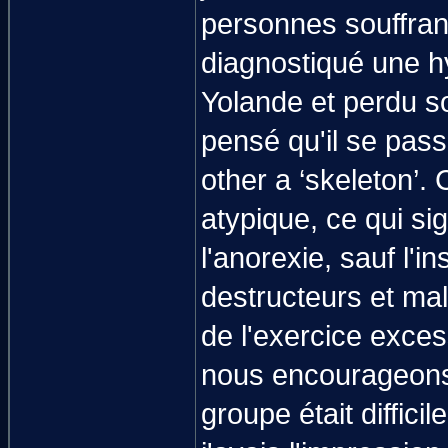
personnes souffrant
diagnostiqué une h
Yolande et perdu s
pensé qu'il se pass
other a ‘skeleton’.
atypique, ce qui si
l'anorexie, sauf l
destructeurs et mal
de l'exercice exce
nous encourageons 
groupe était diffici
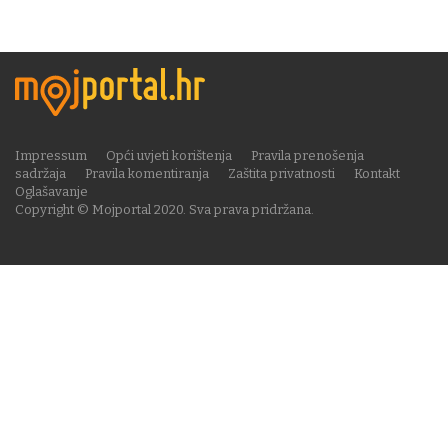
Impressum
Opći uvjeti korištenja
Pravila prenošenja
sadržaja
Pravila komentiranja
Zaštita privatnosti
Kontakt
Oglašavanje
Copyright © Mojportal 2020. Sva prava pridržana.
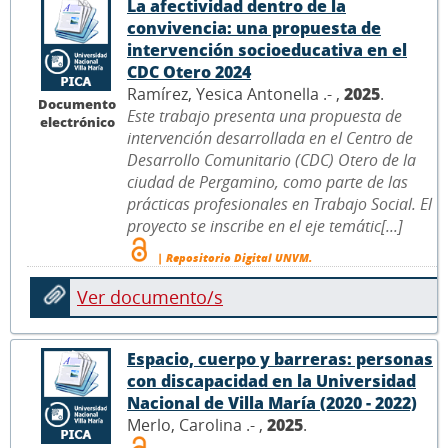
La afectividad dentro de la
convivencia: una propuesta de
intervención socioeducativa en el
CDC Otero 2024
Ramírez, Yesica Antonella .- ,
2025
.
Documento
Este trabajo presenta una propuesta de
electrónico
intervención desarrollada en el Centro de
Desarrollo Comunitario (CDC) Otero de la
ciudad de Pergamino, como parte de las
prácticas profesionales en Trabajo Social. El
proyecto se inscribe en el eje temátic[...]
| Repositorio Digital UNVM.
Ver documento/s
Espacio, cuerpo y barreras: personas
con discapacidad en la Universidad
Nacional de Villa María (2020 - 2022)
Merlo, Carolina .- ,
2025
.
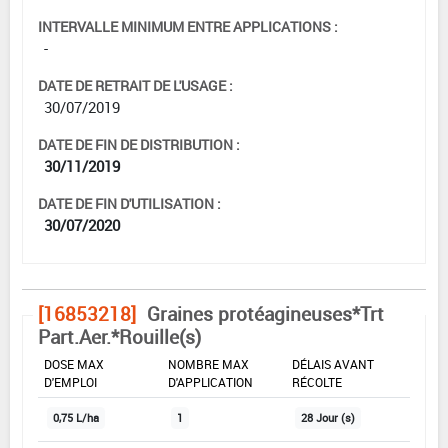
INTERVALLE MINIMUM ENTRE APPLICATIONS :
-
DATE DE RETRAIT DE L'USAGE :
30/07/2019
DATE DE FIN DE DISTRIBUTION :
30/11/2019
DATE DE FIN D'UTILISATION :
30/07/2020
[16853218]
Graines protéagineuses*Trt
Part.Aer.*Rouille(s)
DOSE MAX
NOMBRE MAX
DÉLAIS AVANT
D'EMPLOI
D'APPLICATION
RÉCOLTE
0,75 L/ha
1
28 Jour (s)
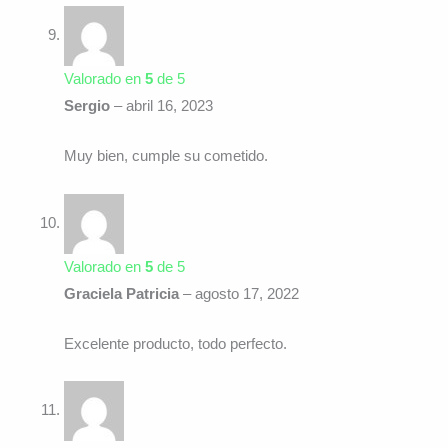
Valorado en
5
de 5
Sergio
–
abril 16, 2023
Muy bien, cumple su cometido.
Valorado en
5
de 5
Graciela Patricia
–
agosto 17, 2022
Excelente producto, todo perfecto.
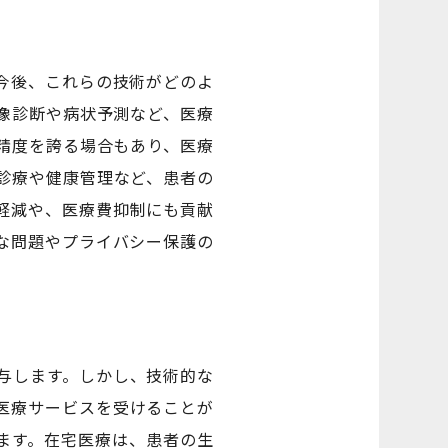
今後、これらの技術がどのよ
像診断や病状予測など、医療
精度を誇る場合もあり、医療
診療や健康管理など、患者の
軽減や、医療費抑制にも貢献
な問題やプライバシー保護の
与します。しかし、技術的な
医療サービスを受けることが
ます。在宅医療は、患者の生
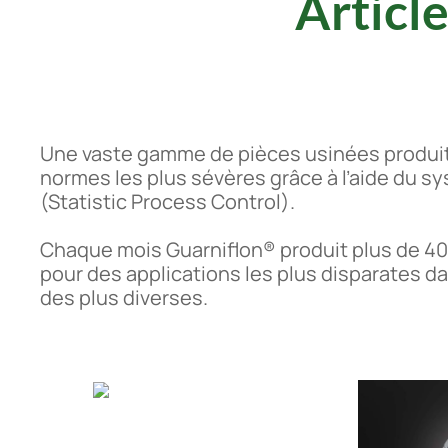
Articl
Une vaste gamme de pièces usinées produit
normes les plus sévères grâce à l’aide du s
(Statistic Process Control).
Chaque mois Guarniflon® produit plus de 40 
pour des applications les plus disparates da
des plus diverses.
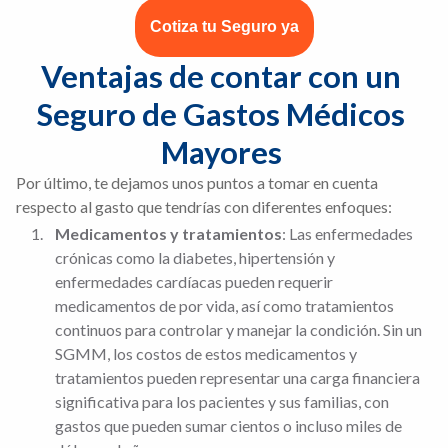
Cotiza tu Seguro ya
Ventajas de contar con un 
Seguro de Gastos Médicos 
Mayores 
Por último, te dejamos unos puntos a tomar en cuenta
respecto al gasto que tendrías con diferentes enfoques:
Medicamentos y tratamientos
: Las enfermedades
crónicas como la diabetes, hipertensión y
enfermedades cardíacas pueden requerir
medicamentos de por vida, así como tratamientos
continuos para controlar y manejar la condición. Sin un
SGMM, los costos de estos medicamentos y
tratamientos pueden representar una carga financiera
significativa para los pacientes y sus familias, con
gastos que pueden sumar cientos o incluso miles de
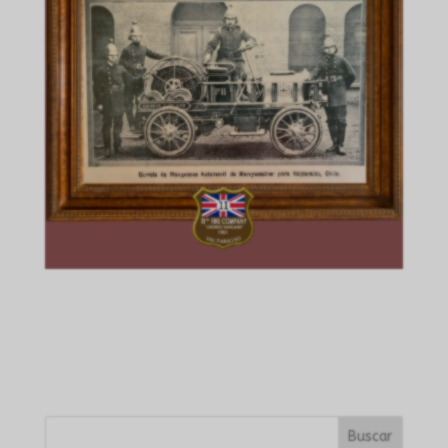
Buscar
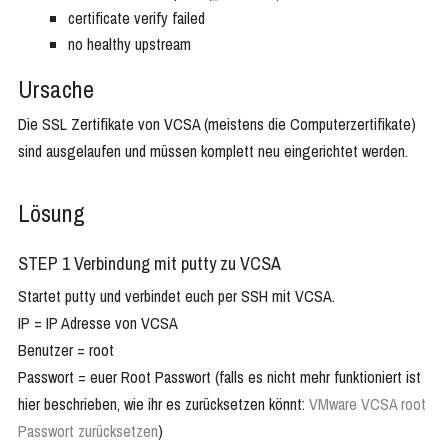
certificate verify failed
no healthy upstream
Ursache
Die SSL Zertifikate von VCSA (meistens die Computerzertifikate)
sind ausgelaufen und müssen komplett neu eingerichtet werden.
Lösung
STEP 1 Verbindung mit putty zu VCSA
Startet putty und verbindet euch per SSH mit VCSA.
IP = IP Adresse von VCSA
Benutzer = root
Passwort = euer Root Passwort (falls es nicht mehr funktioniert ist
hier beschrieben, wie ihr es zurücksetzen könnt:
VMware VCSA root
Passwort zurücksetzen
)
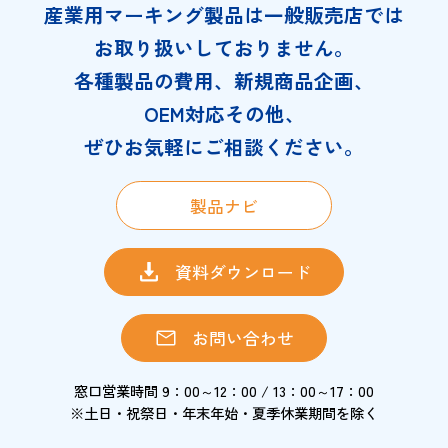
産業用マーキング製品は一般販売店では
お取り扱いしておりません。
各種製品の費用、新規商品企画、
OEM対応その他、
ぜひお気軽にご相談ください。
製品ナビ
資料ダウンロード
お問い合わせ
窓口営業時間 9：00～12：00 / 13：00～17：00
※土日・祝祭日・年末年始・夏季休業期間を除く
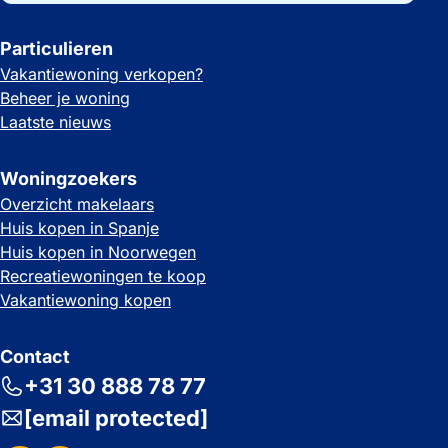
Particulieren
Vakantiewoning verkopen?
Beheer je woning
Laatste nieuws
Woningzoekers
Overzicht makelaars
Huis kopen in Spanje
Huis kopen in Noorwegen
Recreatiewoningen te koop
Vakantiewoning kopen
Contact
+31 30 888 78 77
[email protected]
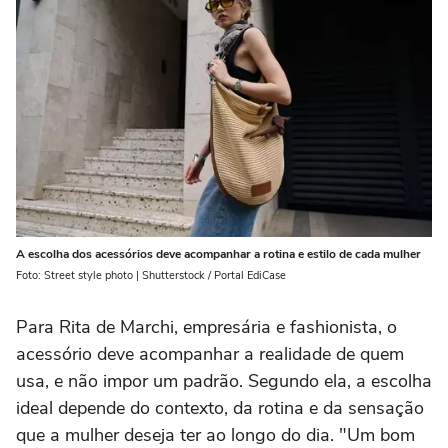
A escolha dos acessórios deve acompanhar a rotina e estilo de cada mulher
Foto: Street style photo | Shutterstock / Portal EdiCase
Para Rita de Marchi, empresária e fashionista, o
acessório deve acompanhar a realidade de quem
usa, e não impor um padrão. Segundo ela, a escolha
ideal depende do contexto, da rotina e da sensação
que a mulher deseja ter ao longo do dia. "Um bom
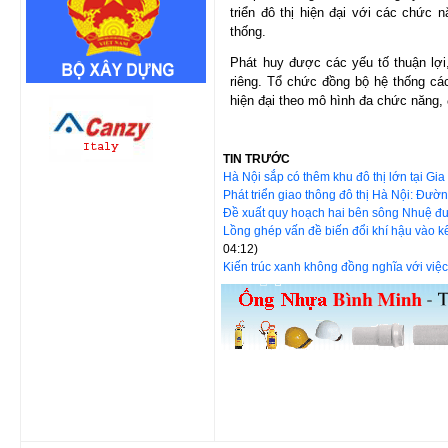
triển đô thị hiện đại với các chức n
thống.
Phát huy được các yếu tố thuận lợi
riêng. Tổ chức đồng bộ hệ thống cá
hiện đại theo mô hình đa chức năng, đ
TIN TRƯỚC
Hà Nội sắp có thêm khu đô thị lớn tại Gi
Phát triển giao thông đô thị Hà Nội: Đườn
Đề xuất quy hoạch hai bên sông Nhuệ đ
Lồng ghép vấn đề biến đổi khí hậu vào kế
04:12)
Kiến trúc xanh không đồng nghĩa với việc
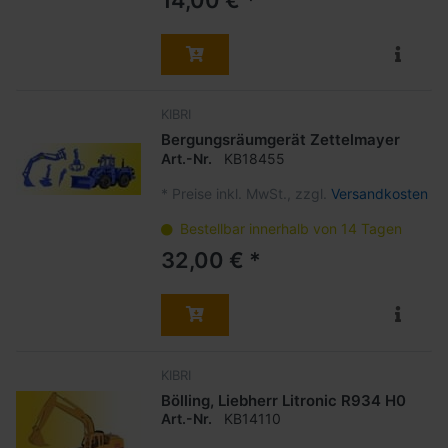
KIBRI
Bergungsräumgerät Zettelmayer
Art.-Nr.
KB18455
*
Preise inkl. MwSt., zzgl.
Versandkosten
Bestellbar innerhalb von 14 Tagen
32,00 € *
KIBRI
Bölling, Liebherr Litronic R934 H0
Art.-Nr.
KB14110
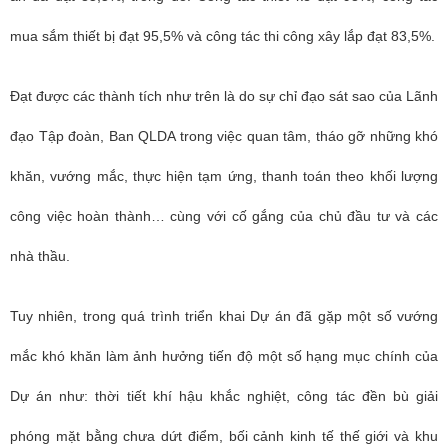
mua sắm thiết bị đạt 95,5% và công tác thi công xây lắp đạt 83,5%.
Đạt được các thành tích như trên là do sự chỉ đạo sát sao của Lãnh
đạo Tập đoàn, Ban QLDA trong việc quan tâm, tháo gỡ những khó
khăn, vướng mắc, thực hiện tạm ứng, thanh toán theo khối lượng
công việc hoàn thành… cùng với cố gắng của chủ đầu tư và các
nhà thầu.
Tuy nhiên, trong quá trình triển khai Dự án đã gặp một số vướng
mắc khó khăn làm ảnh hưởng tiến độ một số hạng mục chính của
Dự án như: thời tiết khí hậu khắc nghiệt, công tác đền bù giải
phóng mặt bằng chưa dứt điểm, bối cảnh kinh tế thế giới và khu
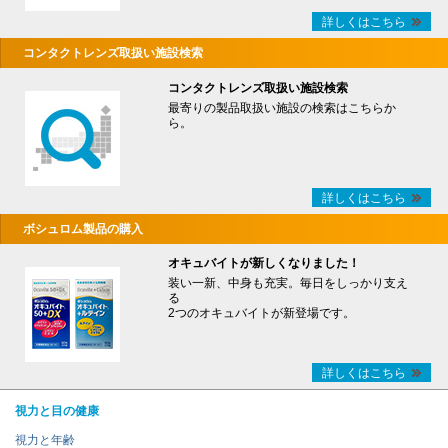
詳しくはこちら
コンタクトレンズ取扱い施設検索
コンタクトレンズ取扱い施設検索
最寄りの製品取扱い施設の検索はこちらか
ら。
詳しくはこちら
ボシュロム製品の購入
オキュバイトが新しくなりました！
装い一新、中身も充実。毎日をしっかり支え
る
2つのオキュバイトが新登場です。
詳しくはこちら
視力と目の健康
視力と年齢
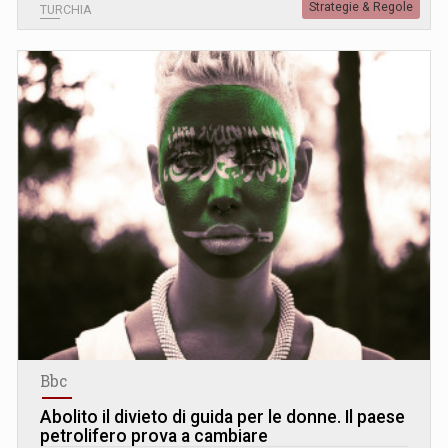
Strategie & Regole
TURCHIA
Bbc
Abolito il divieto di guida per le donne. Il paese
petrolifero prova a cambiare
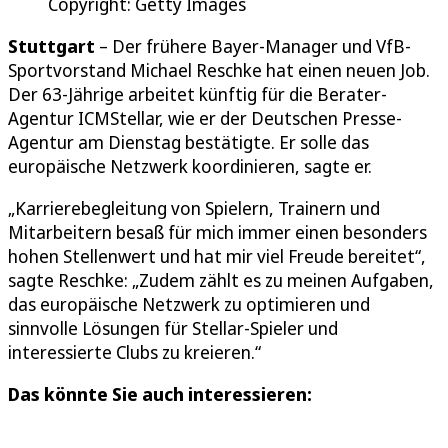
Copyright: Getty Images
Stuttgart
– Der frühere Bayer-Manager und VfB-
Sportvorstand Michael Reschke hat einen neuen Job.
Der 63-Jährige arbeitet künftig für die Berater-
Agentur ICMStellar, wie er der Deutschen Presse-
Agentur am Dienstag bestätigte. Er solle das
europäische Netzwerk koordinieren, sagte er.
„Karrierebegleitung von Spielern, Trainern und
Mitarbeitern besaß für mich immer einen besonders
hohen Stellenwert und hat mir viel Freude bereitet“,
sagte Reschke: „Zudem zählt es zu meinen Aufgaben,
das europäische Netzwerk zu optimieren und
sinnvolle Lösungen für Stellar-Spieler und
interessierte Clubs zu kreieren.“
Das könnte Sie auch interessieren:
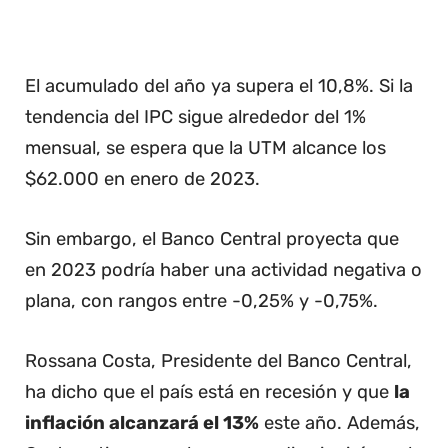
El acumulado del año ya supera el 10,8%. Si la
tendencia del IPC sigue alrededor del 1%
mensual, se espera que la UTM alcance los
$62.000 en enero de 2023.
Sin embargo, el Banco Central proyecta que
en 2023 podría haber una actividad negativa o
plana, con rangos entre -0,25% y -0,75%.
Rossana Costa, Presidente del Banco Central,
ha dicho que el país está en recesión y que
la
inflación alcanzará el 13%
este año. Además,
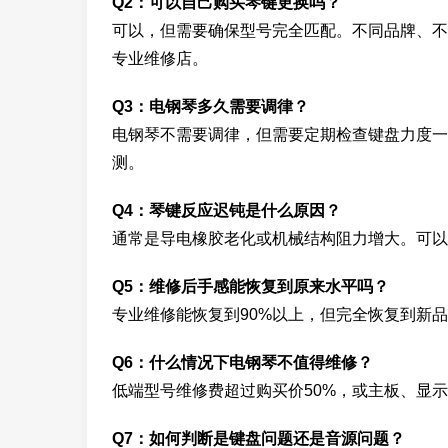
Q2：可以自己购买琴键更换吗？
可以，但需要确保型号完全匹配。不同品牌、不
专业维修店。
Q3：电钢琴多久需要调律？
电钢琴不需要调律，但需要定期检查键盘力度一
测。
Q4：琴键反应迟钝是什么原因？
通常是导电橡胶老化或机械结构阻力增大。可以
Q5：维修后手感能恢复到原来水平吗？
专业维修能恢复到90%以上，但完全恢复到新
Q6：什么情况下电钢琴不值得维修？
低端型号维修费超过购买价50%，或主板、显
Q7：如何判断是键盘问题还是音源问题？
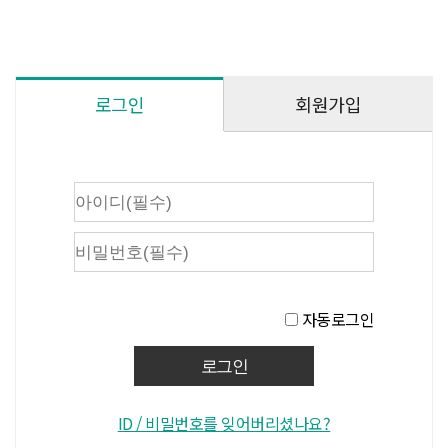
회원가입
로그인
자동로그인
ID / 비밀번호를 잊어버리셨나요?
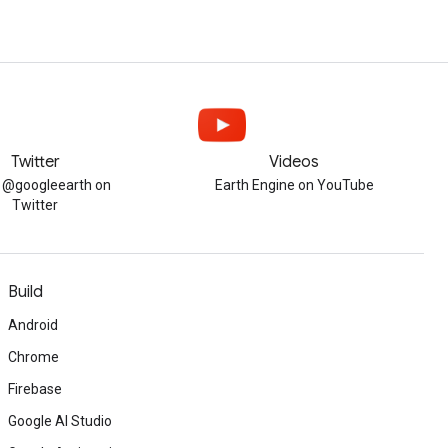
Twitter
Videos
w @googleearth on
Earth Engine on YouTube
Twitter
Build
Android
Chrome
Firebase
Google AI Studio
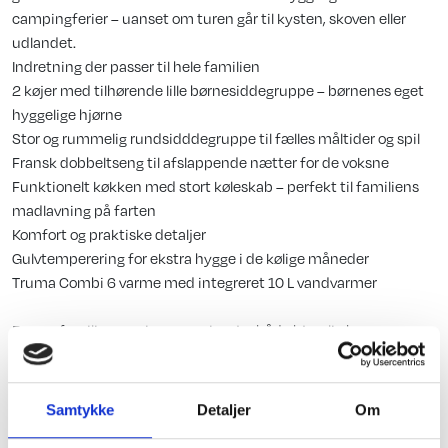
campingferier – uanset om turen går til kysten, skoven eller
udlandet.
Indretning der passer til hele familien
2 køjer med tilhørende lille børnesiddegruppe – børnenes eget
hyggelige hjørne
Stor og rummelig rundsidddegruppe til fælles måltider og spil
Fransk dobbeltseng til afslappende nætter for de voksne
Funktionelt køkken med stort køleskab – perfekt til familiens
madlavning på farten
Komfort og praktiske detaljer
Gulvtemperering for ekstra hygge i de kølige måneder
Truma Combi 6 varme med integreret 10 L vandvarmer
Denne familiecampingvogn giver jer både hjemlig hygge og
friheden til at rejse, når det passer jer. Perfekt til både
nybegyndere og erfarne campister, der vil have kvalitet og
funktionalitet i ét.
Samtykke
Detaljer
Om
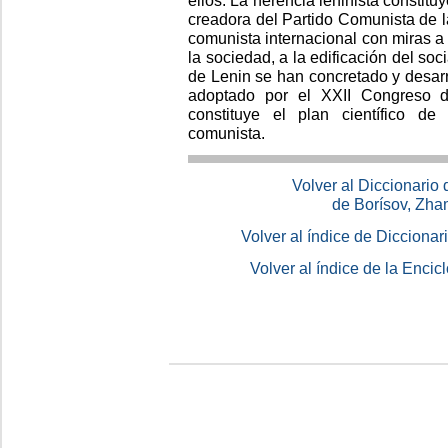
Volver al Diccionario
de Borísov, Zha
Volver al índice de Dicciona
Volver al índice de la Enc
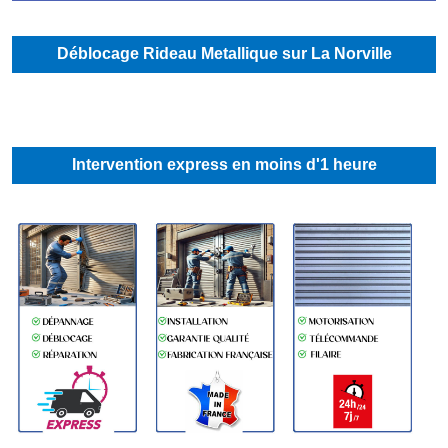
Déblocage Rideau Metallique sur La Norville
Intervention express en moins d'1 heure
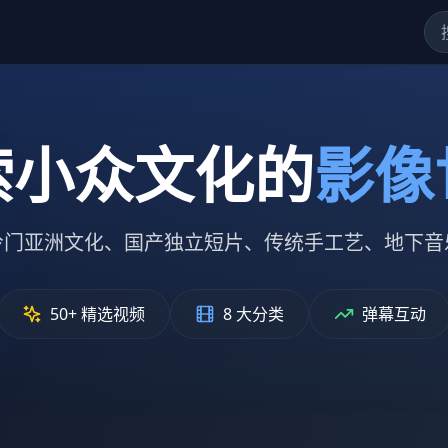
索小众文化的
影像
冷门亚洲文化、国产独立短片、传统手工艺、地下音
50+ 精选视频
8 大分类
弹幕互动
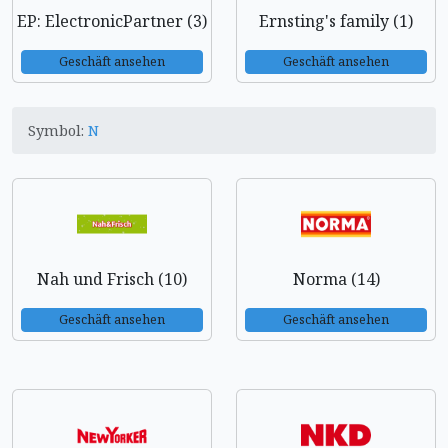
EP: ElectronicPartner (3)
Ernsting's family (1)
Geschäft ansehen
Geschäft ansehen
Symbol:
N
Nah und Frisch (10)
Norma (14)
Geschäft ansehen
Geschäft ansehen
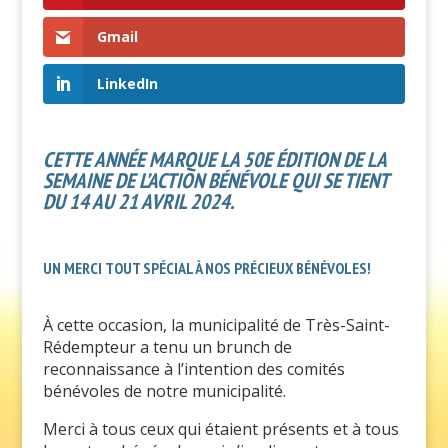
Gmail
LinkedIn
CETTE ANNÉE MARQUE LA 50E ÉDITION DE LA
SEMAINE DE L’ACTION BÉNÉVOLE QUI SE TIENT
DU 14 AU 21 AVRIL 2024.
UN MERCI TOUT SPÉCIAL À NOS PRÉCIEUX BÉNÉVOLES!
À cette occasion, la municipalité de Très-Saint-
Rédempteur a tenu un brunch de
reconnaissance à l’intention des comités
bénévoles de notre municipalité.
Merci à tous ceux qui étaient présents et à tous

****

#### EXERCISE DIRECTIONS:
Pick from the records each line that contains the word "trong" and show it.

#### RESULT OF THE EXERCISE:
đạo Tập đoàn, Ban QLDA trong việc quan tâm, tháo gỡ những khó
Tuy nhiên, trong quá trình triển khai Dự án đã gặp một số vướng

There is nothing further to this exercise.